The giant bee that sells for almost $10,000 (dead)

This is a very rare, critically endangered, bee species found in Indonesia which is enormous and because of its rarity and size dead specimens can be bought on eBay for upwards of US$10,000.

It is a toxic mix of trade in rare animal species reduced to being sold on eBay. It is very symptomatic of the relationship between humankind and animals. I know I’m being negative but it’s a very negative picture.

Wallace's giant bee

Wallace’s giant bee. Photo: Clay Bolt/AFP/Getty Images.

The first known sample of this impressive creature was collected by a naturalist, Alfred Russel Wallace (yes, it is spelt with one l), a contemporary of Charles Darwin in 1858 while exploring Bacan one of Indonesia’s islands. He described the insect as “a large, black wasp-like insect, with immense jaws like a stag beetle”.

There was a gap of almost a hundred years until an example was found alive again in 1981. But since then nothing in terms of observing this insect in the wild despite many searches.

Indonesia has been extensively cleared of virgin forest for mining and palm plantations thereby destroying habitat of many species including this bee.

Conservationists were concerned about the possible extinction of the species but they found a specimen in a Dutch museum which had been collected in 1991. And they found two more dead specimens for sale on eBay as mentioned in the first paragraph.

This gave fresh impetus for a conservationist, Clay Bolt, to search for the insect.
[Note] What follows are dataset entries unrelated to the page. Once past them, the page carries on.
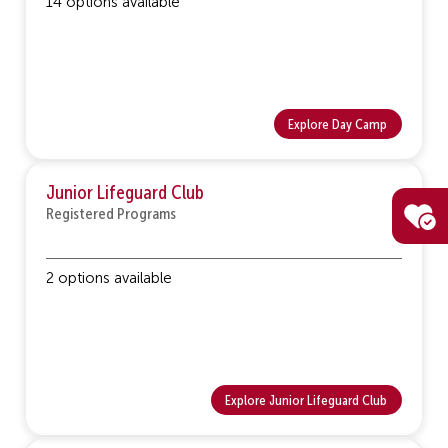
14 options available
Explore Day Camp
Junior Lifeguard Club
Registered Programs
2 options available
Explore Junior Lifeguard Club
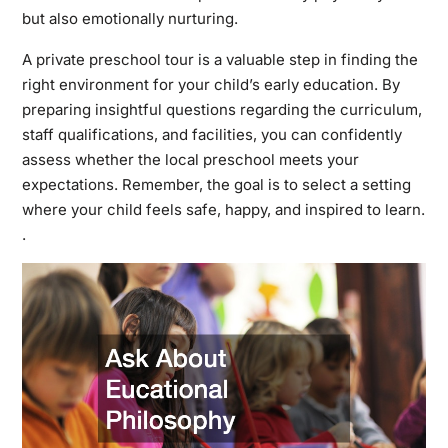
but also emotionally nurturing.
A private preschool tour is a valuable step in finding the
right environment for your child’s early education. By
preparing insightful questions regarding the curriculum,
staff qualifications, and facilities, you can confidently
assess whether the local preschool meets your
expectations. Remember, the goal is to select a setting
where your child feels safe, happy, and inspired to learn.
.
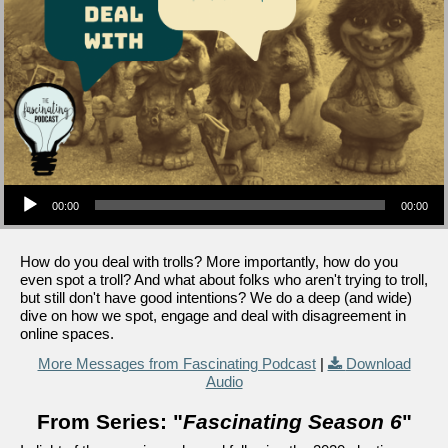
Audio Player
00:00
00:00
How do you deal with trolls? More importantly, how do you
even spot a troll? And what about folks who aren't trying to troll,
but still don't have good intentions? We do a deep (and wide)
dive on how we spot, engage and deal with disagreement in
online spaces.
More Messages from Fascinating Podcast
|
Download
Audio
From Series: "
Fascinating Season 6
"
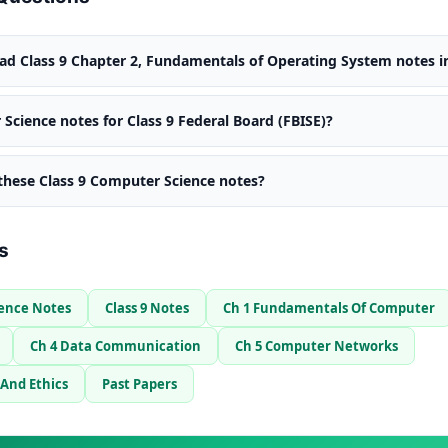
d Class 9 Chapter 2, Fundamentals of Operating System notes i
Science notes for Class 9 Federal Board (FBISE)?
 these Class 9 Computer Science notes?
s
ience Notes
Class 9 Notes
Ch 1 Fundamentals Of Computer
Ch 4 Data Communication
Ch 5 Computer Networks
 And Ethics
Past Papers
He mounted an expedition and with an entomologist from Princeton University, Eli Wyman, travelled to North Maluku in January 2019.
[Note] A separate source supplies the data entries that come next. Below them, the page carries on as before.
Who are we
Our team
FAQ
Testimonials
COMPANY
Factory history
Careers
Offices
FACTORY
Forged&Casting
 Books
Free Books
The locals had not seen the insect. They felt that they wouldn’t get a result but then on the way home one day they saw a nest which they studied with binoculars. Bolt climbed a tree and using the torch on his smart phone saw something move in a hole. He decided that it was the giant bee.
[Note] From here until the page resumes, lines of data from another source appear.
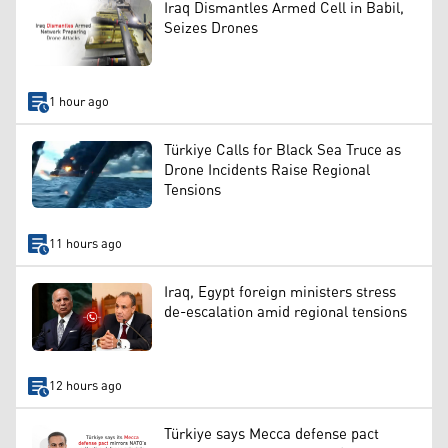
Iraq Dismantles Armed Cell in Babil,
Seizes Drones
1 hour ago
Türkiye Calls for Black Sea Truce as
Drone Incidents Raise Regional
Tensions
11 hours ago
Iraq, Egypt foreign ministers stress
de-escalation amid regional tensions
12 hours ago
Türkiye says Mecca defense pact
The species is still extant in the wild and he said that “The living insect was much more impressive than the preserved specimen. It seems bigger and much less frightening and gentler than many would have predicted. The bee does sting but, according to the only report I could find, it doesn’t hurt too much.”

The bee’s scientific name is: Megachile pluto. It’s common name is Wallace’s giant bee.